→ **WHAT TO PRODUCE**:
Beginning at the line containing "is claiming an exemption", give again every line through the end of the data, unchanged and with both ends included. Drop any pictures.

ENTRIES SHOWN START

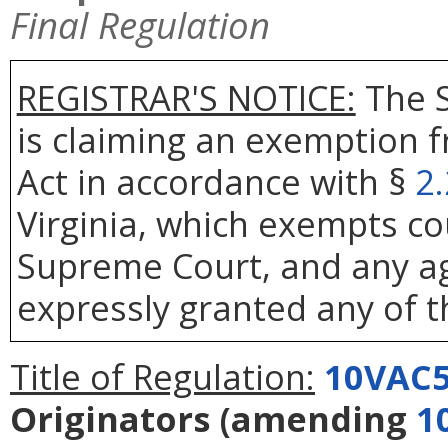
Final Regulation
REGISTRAR'S NOTICE:
The S
is claiming an exemption 
Act in accordance with §
2
Virginia, which exempts co
Supreme Court, and any age
expressly granted any of t
Title of Regulation:
10VAC5
Originators
(amending
1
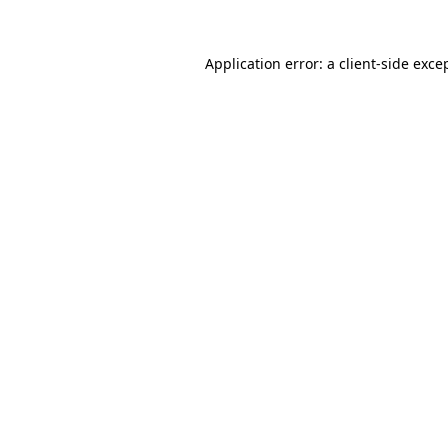
Application error: a
client
-side exce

ENTRIES SHOWN END

→ **SOLVED PROBLEM**:
is claiming an exemption 
Act in accordance with §
2
Virginia, which exempts co
Supreme Court, and any age
expressly granted any of t
Title of Regulation:
10VAC5
Originators
(amending
1
Application error: a
client
-side exce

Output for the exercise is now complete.